* Data supplied:
# # # # # # #

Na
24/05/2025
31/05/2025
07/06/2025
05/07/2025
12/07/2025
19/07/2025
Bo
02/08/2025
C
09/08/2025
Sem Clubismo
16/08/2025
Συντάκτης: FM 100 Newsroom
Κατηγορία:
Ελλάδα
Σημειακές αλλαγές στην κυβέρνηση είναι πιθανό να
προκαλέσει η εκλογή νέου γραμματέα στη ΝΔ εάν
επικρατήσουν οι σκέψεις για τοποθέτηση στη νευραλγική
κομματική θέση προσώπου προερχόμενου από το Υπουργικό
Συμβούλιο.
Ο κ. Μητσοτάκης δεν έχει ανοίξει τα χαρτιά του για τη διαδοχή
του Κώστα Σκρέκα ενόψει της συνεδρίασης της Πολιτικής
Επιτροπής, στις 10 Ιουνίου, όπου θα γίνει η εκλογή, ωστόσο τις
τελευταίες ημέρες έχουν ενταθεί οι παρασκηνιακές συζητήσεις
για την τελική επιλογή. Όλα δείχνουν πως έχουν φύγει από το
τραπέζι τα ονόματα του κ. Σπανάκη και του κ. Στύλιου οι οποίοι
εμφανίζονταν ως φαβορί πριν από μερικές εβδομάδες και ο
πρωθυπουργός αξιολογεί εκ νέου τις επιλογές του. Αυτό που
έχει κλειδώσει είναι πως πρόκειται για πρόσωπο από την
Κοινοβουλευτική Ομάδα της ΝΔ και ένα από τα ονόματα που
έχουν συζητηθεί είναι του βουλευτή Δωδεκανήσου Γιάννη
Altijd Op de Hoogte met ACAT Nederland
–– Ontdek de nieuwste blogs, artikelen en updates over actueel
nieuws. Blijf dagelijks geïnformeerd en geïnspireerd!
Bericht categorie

# # # # # # #

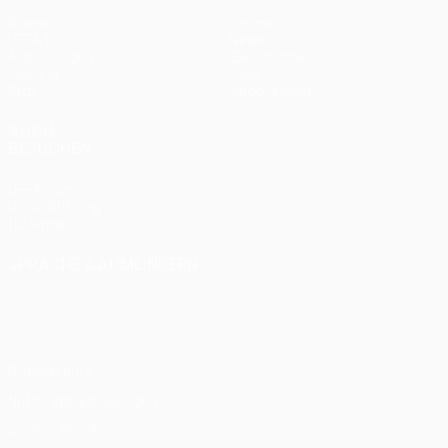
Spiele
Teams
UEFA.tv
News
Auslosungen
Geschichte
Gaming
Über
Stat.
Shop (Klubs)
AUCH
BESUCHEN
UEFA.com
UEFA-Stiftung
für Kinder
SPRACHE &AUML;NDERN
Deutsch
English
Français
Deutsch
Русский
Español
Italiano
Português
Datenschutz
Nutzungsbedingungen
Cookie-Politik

# # # # # # #

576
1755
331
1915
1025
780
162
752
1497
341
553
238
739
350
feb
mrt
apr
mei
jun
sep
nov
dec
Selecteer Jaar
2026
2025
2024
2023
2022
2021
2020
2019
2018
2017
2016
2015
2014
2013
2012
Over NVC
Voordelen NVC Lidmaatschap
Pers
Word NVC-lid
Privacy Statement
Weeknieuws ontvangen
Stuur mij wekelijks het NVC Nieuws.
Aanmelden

# # # # # # #

Please return each line of the listing above that contains "ονόματα".

τραπέζι τα ονόματα του κ. Σπανάκη και του κ. Στύλιου οι οποίοι
Κοινοβουλευτική Ομάδα της ΝΔ και ένα από τα ονόματα που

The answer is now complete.